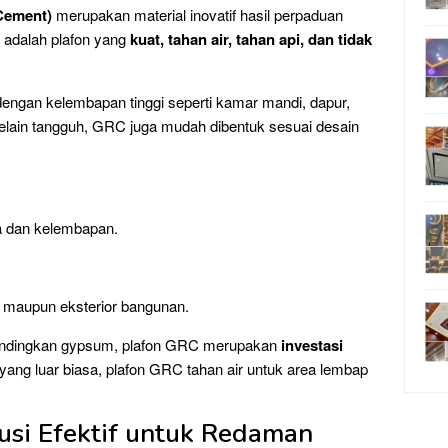
Cement)
merupakan material inovatif hasil perpaduan
 adalah plafon yang
kuat, tahan air, tahan api, dan tidak
dengan kelembapan tinggi seperti kamar mandi, dapur,
 Selain tangguh, GRC juga mudah dibentuk sesuai desain
a dan kelembapan.
or maupun eksterior bangunan.
dibandingkan gypsum, plafon GRC merupakan
investasi
ang luar biasa, plafon GRC tahan air untuk area lembap
lusi Efektif untuk Redaman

***

Prompt - Which lines in the data hold the string "kelembapan"? Copy each of them.

Finished task -
dengan kelembapan tinggi seperti kamar mandi, dapur,
a dan kelembapan.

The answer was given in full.